▶ Extracted records:
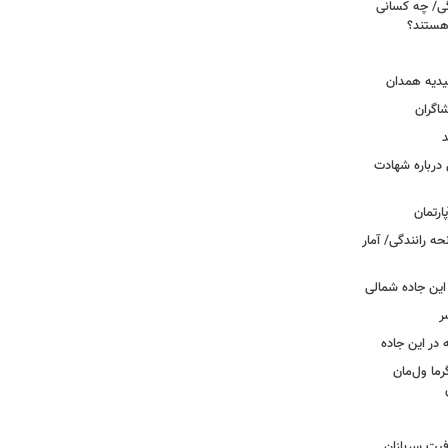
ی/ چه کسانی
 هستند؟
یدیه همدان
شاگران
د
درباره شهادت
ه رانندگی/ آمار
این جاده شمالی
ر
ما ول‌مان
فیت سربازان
==
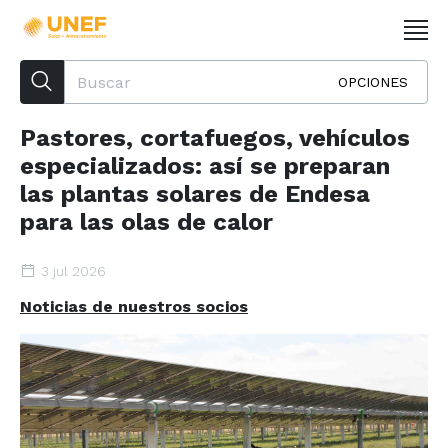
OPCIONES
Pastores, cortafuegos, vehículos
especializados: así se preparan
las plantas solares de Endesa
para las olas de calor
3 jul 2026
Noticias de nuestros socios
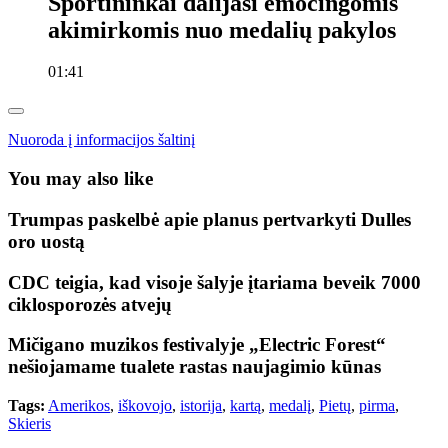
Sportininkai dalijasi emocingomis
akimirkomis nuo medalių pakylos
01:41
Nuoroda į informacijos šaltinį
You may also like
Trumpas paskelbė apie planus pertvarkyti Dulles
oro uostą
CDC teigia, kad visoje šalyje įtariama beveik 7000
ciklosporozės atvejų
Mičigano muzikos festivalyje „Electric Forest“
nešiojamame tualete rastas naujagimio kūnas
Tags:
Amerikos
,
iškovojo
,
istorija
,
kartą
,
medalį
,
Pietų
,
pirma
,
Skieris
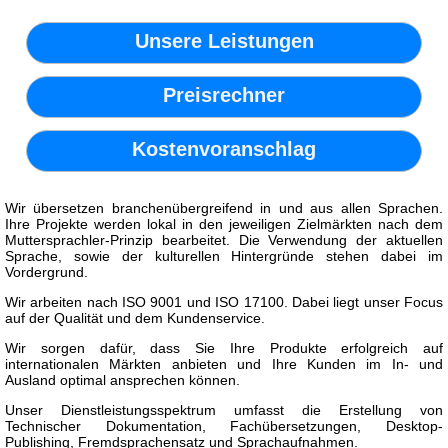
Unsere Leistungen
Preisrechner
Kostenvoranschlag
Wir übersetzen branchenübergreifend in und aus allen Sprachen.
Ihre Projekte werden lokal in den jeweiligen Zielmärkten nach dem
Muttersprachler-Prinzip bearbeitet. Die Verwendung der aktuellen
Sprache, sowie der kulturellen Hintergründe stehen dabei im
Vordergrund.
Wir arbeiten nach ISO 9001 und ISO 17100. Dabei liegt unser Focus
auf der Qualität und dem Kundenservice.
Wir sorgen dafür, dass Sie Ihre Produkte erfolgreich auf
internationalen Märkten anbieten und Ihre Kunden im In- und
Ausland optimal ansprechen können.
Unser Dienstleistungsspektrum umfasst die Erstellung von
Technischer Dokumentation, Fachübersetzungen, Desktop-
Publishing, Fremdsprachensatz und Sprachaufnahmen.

▶ Work required: In the listing above, find the line containing "CDC teigia, kad" and the line containing "Publishing, Fremdsprachensatz und", then output those two lines and everything between them exactly as written, without the images.

▶ Your solution:
CDC teigia, kad visoje šalyje įtariama beveik 7000
ciklosporozės atvejų
Mičigano muzikos festivalyje „Electric Forest“
nešiojamame tualete rastas naujagimio kūnas
Tags:
Amerikos
,
iškovojo
,
istorija
,
kartą
,
medalį
,
Pietų
,
pirma
,
Skieris
Unsere Leistungen
Preisrechner
Kostenvoranschlag
Wir übersetzen branchenübergreifend in und aus allen Sprachen.
Ihre Projekte werden lokal in den jeweiligen Zielmärkten nach dem
Muttersprachler-Prinzip bearbeitet. Die Verwendung der aktuellen
Sprache, sowie der kulturellen Hintergründe stehen dabei im
Vordergrund.
Wir arbeiten nach ISO 9001 und ISO 17100. Dabei liegt unser Focus
auf der Qualität und dem Kundenservice.
Wir sorgen dafür, dass Sie Ihre Produkte erfolgreich auf
internationalen Märkten anbieten und Ihre Kunden im In- und
Ausland optimal ansprechen können.
Unser Dienstleistungsspektrum umfasst die Erstellung von
Technischer Dokumentation, Fachübersetzungen, Desktop-
Publishing, Fremdsprachensatz und Sprachaufnahmen.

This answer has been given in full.